The deep darkness on this Christmas Day is caused by far more than an annual celestial exercise.

The deep darkness on this Christmas Day is caused by far more than an annual celestial exercise.

Monday was the winter solstice, the longest night of the year. It is the night, by ancient tradition, when we turn toward the light and begin the minute-by minute slog toward long summer evenings and the susurration of warm wind in the trees. For me, this sustaining vision seemed far away, an impossible dream on a cold day when the sun was in the sky for the abbreviated hang time of a poorly punted football, and with a forbidding COVID season waiting in the long afternoon shadows.

The roots of the joyous celebration of the winter solstice, one of the oldest holidays in the human experience, have been subsumed by an avalanche of capitalist consumerism that has endeavored to steal the meaning of the day as brazenly as Emperor Constantine did so long ago. Not all of it is lost, however. Far from it.

“Celebration of the longest night of the year is everywhere,” I wrote in 2018. “The Hopi descendants of the Anasazi celebrate Soyal at the setting of the solstice sun with a ceremony of fires and dancing that lasts all night.
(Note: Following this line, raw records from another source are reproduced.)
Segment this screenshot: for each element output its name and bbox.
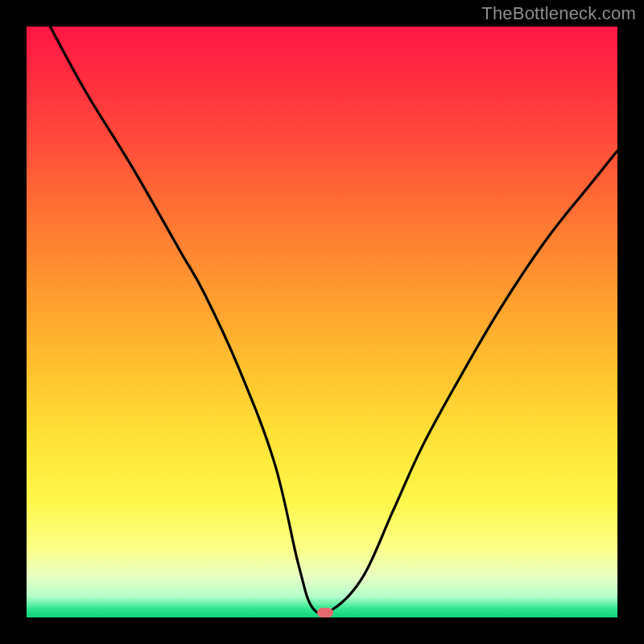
plot-area <box>27 27 617 617</box>
bottleneck-curve <box>27 27 617 617</box>
chart-frame: TheBottleneck.com <box>0 0 644 644</box>
watermark-text: TheBottleneck.com <box>481 3 636 24</box>
optimal-marker <box>317 608 333 617</box>
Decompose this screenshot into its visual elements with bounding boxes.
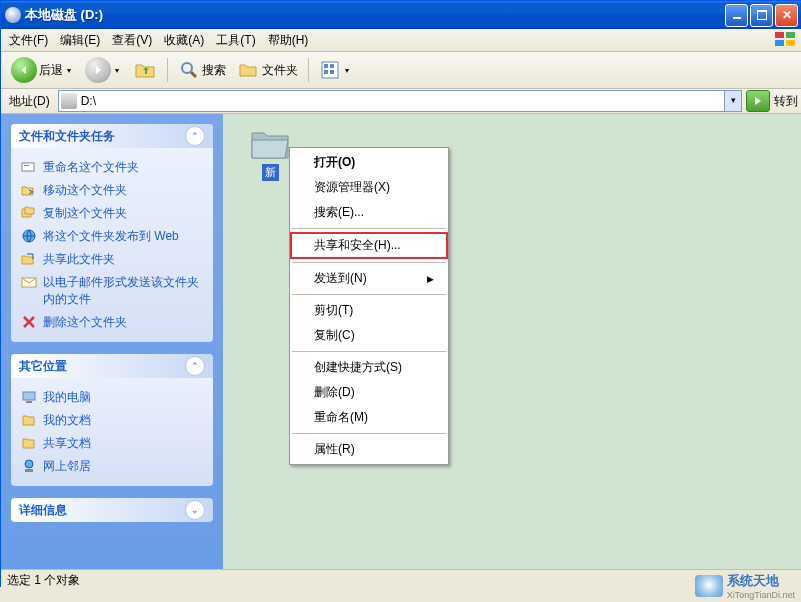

In Iran, the winter solstice is celebrated as Shab-e Yalda, which means ‘Night of Birth,’ in which families and friends gather to read poems and feast. It is called Dong Zhi in China and Inti Raymi in Peru, and these celebrations are striking in their similarities. Wiccans and other practitioners of ancient witchcraft (a word they proudly own) celebrate the winter solstice as an affirmation of life itself as being sacred and interconnected.”

It is a warm idea in a grim time, harmed only by the truth that gatherings nowadays are a game of dice with death. This winter, solstice is being celebrated small — for some, only within the individual heart — as we all endeavor to spray the horrors of this year back out into the universe from whence they came.

There is much horror to be rid of, and it is not over. The deep darkness on this Christmas Day is caused by far more than an annual celestial exercise. We confront a dwindling president reaching for open mutiny in a desperate and dangerous flail to retain power, even as he flexes that power to free his co-conspirators, and worse; among his latest pardons, the Blackwater butchers of Nisour. We confront a frozen Congress all but unresponsive to the plight of the people, and a ruthless and ever-worsening pandemic still burning unchecked among us. There is more than enough darkness to go around.

* * * * *

Indeed, there are many flavors of bleak to be sampled from the spread laid out on this diminished holiday table.

Congress, subject to the ongoing cold-blooded tyranny of Mitch McConnell, finally vomited up a $900 billion COVID relief bill so thoroughly inadequate as to be deliberately insulting. Along with gossamer unemployment support and a paltry $600 paid to struggling individuals — I’m so old, I remember the last relief bill paid $1,200 to individuals and $500 per child for people making less than $75,000 a year — this newest bill provides virtually no support for struggling cities and states while once again packing the larder of the very wealthy and corporations who don’t need the help.

The only reason people could see that $600 to begin with is because Democrats agreed to cut any new relief funding for cities and states out of the bill. According to the towering lie of austerity, it’s the only way the country can afford to pay anything (Ask an F-35 if that’s true; don’t worry, they’re not busy). Democratic leadership had months to fight for the kind of relief bill that would actually provide, you know, relief. Instead, they capitulated at every turn, over and over again, as they leaned into their permanently flawed belief that Republicans will be nice to them next time.

If Georgia’s runoff elections next month do not go entirely for the Democrats, however, there will almost certainly be no “next time”; if one of those two contests is lost, this will probably be the last relief bill we see until the eve of the 2022 midterms, when political pressure once again forces Republicans to do the barest possible minimum (maybe). God only knows the state we will be in by then.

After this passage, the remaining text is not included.